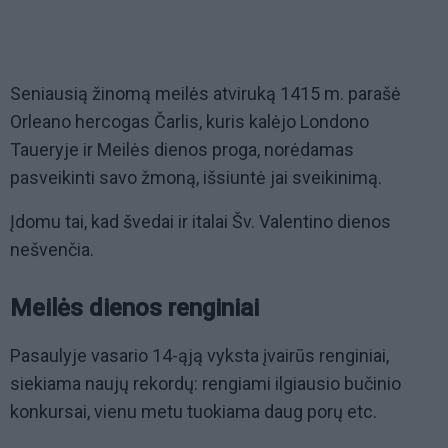
Seniausią žinomą meilės atviruką 1415 m. parašė
Orleano hercogas Čarlis, kuris kalėjo Londono
Taueryje ir Meilės dienos proga, norėdamas
pasveikinti savo žmoną, išsiuntė jai sveikinimą.
Įdomu tai, kad švedai ir italai Šv. Valentino dienos
nešvenčia.
Meilės dienos renginiai
Pasaulyje vasario 14-ąją vyksta įvairūs renginiai,
siekiama naujų rekordų: rengiami ilgiausio bučinio
konkursai, vienu metu tuokiama daug porų etc.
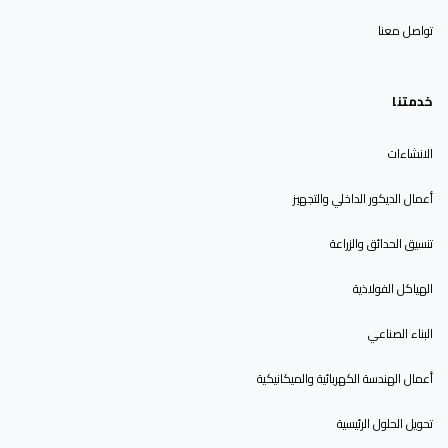
تواصل معنا
خدمتنا
الانشاءات
أعمال الديكور الداخلي والتجهيز
تنسيق الحدائق والزراعة
الهياكل الفولاذية
البناء الصناعي
أعمال الهندسة الكهربائية والميكانيكية
تحويل الحلول الرئيسية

◆ ◆ ◆

» Work instruction:
All of the entries above should be duplicated exactly, except for the pictures.

» Exercise result:
Seniausią žinomą meilės atviruką 1415 m. parašė
Orleano hercogas Čarlis, kuris kalėjo Londono
Taueryje ir Meilės dienos proga, norėdamas
pasveikinti savo žmoną, išsiuntė jai sveikinimą.
Įdomu tai, kad švedai ir italai Šv. Valentino dienos
nešvenčia.
Meilės dienos renginiai
Pasaulyje vasario 14-ąją vyksta įvairūs renginiai,
siekiama naujų rekordų: rengiami ilgiausio bučinio
konkursai, vienu metu tuokiama daug porų etc.
تواصل معنا
خدمتنا
الانشاءات
أعمال الديكور الداخلي والتجهيز
تنسيق الحدائق والزراعة
الهياكل الفولاذية
البناء الصناعي
أعمال الهندسة الكهربائية والميكانيكية
تحويل الحلول الرئيسية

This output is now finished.